SPACs, once a vehicle for mostly institutional investors such as big mutual funds, became a popular option for amateur investors roughly six months ago.
Some, including Bill Lyons of Saratoga Springs, New York, jumped into SPAC investing in summer 2020.
"The luster is perhaps starting to fade as the market is pretty flooded," says Lyons, who invested through his Schwab account and claims to have done well. "Last summer, you could pick a decent SPAC, and it could be up within a month or two at 100% or 200% ... which was wild. Now, it's really under attack."

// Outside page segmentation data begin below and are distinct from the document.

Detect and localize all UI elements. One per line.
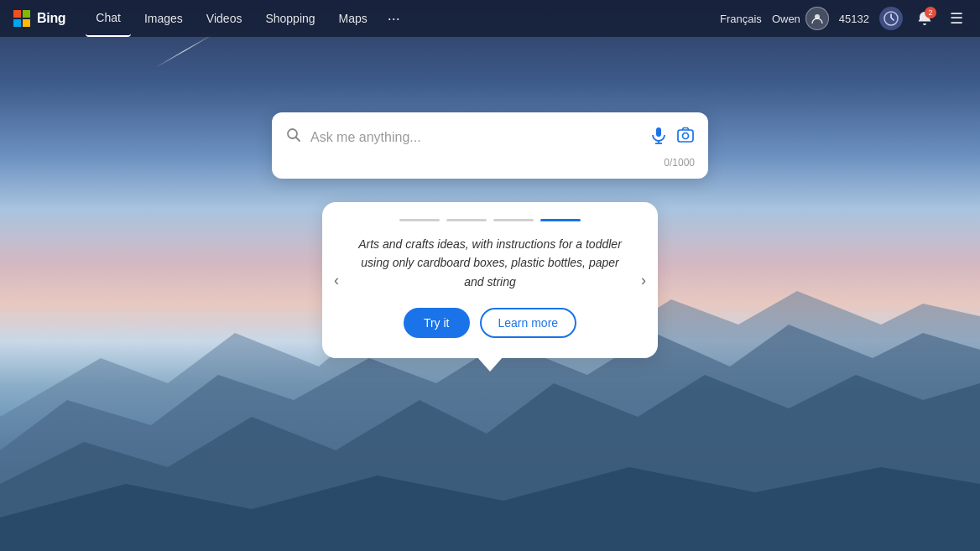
user-avatar (805, 7, 829, 30)
logo-quadrant-red (13, 10, 21, 18)
nav-right: Français Owen 45132 2 ☰ (720, 6, 967, 31)
bing-logo-text: Bing (37, 11, 65, 26)
prompt-actions: Try it Learn more (356, 308, 624, 338)
progress-dot-1 (399, 219, 440, 221)
nav-item-chat[interactable]: Chat (86, 0, 131, 37)
nav-item-shopping[interactable]: Shopping (255, 0, 325, 37)
language-selector[interactable]: Français (720, 13, 762, 25)
nav-links: Chat Images Videos Shopping Maps ··· (86, 0, 720, 37)
main-content: 0/1000 Arts and crafts ideas, with instr… (0, 37, 980, 551)
prompt-text: Arts and crafts ideas, with instructions… (356, 235, 624, 291)
visual-search-icon[interactable] (676, 126, 695, 148)
logo-quadrant-yellow (23, 19, 30, 27)
user-menu[interactable]: Owen (772, 7, 829, 30)
search-input-row (285, 126, 695, 148)
try-it-button[interactable]: Try it (404, 308, 470, 338)
logo-quadrant-blue (13, 19, 21, 27)
notification-badge: 2 (925, 7, 936, 18)
search-counter: 0/1000 (285, 157, 695, 169)
svg-rect-7 (656, 127, 661, 137)
hamburger-menu[interactable]: ☰ (946, 6, 967, 31)
prompt-card: Arts and crafts ideas, with instructions… (322, 202, 658, 358)
search-input[interactable] (310, 130, 641, 145)
notification-bell[interactable]: 2 (913, 7, 936, 30)
user-name: Owen (772, 13, 800, 25)
progress-indicators (356, 219, 624, 221)
rewards-icon[interactable] (879, 7, 903, 30)
microsoft-logo (13, 10, 30, 27)
logo-area: Bing (13, 10, 65, 27)
navbar: Bing Chat Images Videos Shopping Maps ··… (0, 0, 980, 37)
learn-more-button[interactable]: Learn more (480, 308, 577, 338)
next-prompt-arrow[interactable]: › (638, 268, 649, 293)
progress-dot-2 (446, 219, 487, 221)
search-box: 0/1000 (272, 112, 708, 179)
logo-quadrant-green (23, 10, 30, 18)
nav-item-maps[interactable]: Maps (329, 0, 378, 37)
nav-item-videos[interactable]: Videos (196, 0, 253, 37)
progress-dot-4 (540, 219, 581, 221)
search-icon (285, 127, 302, 148)
voice-search-icon[interactable] (649, 126, 668, 148)
prev-prompt-arrow[interactable]: ‹ (331, 268, 342, 293)
progress-dot-3 (493, 219, 534, 221)
svg-point-11 (683, 133, 689, 139)
svg-rect-10 (678, 130, 693, 142)
nav-more-button[interactable]: ··· (381, 0, 407, 37)
points-display: 45132 (839, 13, 869, 25)
nav-item-images[interactable]: Images (134, 0, 193, 37)
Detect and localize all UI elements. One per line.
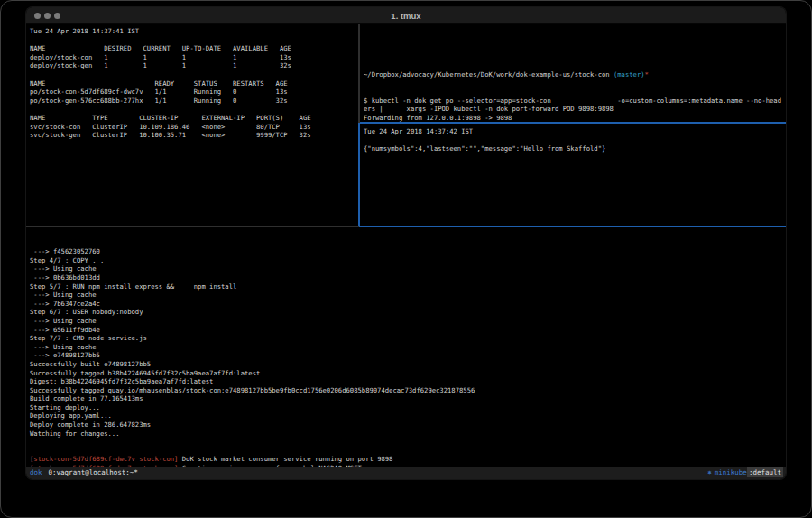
kube-context: minikube — [715, 468, 747, 476]
pane-kubectl-overview[interactable]: Tue 24 Apr 2018 14:37:41 IST NAME DESIRE… — [26, 24, 358, 226]
pane-port-forward[interactable]: ~/Dropbox/advocacy/Kubernetes/DoK/work/d… — [360, 24, 786, 122]
shell-prompt-path: ~/Dropbox/advocacy/Kubernetes/DoK/work/d… — [364, 70, 786, 79]
traffic-lights — [34, 7, 60, 23]
terminal-window: 1. tmux Tue 24 Apr 2018 14:37:41 IST NAM… — [26, 7, 786, 479]
pod-log-lines: [stock-con-5d7df689cf-dwc7v stock-con] D… — [30, 455, 786, 467]
git-branch: (master) — [614, 70, 645, 79]
git-dirty-flag: * — [645, 70, 649, 79]
zoom-button-icon[interactable] — [54, 13, 60, 19]
pane-service-response[interactable]: Tue 24 Apr 2018 14:37:42 IST {"numsymbol… — [360, 124, 786, 226]
build-output: ---> f45623052760 Step 4/7 : COPY . . --… — [30, 247, 786, 438]
status-right: ⎈minikube:default — [707, 467, 783, 479]
window-label[interactable]: 0:vagrant@localhost:~* — [49, 468, 138, 476]
port-forward-output: $ kubectl -n dok get po --selector=app=s… — [364, 97, 786, 122]
session-name: dok — [30, 468, 42, 476]
window-titlebar: 1. tmux — [26, 7, 786, 24]
minimize-button-icon[interactable] — [44, 13, 51, 19]
window-title: 1. tmux — [391, 11, 420, 21]
close-button-icon[interactable] — [34, 13, 41, 19]
tmux-status-bar: dok0:vagrant@localhost:~* ⎈minikube:defa… — [26, 467, 786, 479]
kubernetes-helm-icon: ⎈ — [707, 468, 712, 476]
blank-line — [364, 44, 786, 53]
pane-skaffold-log[interactable]: ---> f45623052760 Step 4/7 : COPY . . --… — [26, 227, 786, 467]
kube-namespace: :default — [747, 467, 783, 477]
cwd-path: ~/Dropbox/advocacy/Kubernetes/DoK/work/d… — [364, 70, 614, 79]
tmux-session: Tue 24 Apr 2018 14:37:41 IST NAME DESIRE… — [26, 24, 786, 467]
log-line: [stock-con-5d7df689cf-dwc7v stock-con] D… — [30, 455, 786, 464]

SPACs, also called blank check companies, have less detailed information for investors than a traditional IPO, while both are used to convert a private business into publicly traded companies.
Ritter and others who monitor SPACs say the biggest winners are the sponsors who create the SPACs and typically award themselves 20% of the shares but invest only a portion of the cost of those shares.
For example, in a $200 million deal, a sponsor may award itself $50 million worth of shares but invest $7 million, Ritter says.
"This is great for the sponsor, and this is why celebrities are getting involved. For the celebrity, this is a great opportunity for them to make money," Ritter says, noting they could be part of the sponsorship group. Others say celebrities could get a flat fee like getting paid to pitch a product in a commercial.
Ritter says private companies can be big winners. They can increase the price of their firm because there are so many SPACs looking to invest in a small number of available targets.
They "have good bargaining power," he says.
COVID-19-fueled SPACs
Though SPACs have been around for a few decades, their popularity began to grow again around 2016 , according to Kristi Marvin, chief executive and founder of spacinsider.com.
By late 2019, Richard Branson's Virgin Galactic space company made headlines by going public through a SPAC.
"That captured people's attention," says Doug Ellenoff, a partner at Ellenoff Grossman & Schole in New York who has done SPAC deals for 20 years.
Marvin, a former banker who lives in Manhattan, says there were 59 SPAC IPOs in 2019 with $13.6 billion in proceeds. They really took off during the COVID-19 pandemic: 248 SPAC IPOs raised $83 billion in proceeds last year.
Tyler McClure, a former farm manager from Sunnyside in central Washington, says he wasn't familiar with SPACs until he lost his job last year during the pandemic and became a day trader.
He says he dabbled in about 10 SPAC stocks but gave up on them because he doesn't play the long-investment game.
He says SPACs are popular with amateur investors because it's relatively cheap to buy in and if an investor picks a good management group that merges with a solid company, the shares have the potential to skyrocket.
Marvin of spacinsider.com says the pandemic, which caused the market to plunge last spring, made it difficult for some private companies to get access to cash. She says that if a company wanted to tap the public markets, SPACs became a less risky way to raise funds.
"It has grown so quickly and the worry is there will be some failures, but I don't think anyone will deny there will be failures," she says. "It's no different than a traditional IPO."
Marvin says traditional IPOs are inherently risky and flawed because a firm could take up to nine months to prepare to go public, then a major event could spook the market and derail the process. In a traditional IPO, a company doesn't know how much money it will be able to raise until the night of pricing.
Marvin says there also is a risk for a sponsor if the management group can't find a company to invest the funds and has to return cash to investors because they have lost their ability to make money.
Mohammed Elayan, an Irvine, California, lawyer who specializes in mergers and acquisitions, says he's made some small SPAC investments based upon the reputation of the sponsor.
"It's not like I have invested my life savings," Elayan says. "I just put in a little to see what's going on because it's interesting. It's definitely hot, but when it's hot it's inevitable a correction is coming."